Could you restate, word for word, the line that has "Phil MALAM (559, 951)" and all lines following it through the end of the entries below?

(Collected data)
* * * * *

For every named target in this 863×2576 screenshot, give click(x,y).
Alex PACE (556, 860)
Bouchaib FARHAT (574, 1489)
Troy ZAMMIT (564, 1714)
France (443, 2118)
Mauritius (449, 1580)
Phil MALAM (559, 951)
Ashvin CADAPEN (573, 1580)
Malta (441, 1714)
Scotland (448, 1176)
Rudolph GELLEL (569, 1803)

* * * * *

* **Answer for this exercise**
Phil MALAM (559, 951)
Ashvin CADAPEN (573, 1580)
Malta (441, 1714)
Scotland (448, 1176)
Rudolph GELLEL (569, 1803)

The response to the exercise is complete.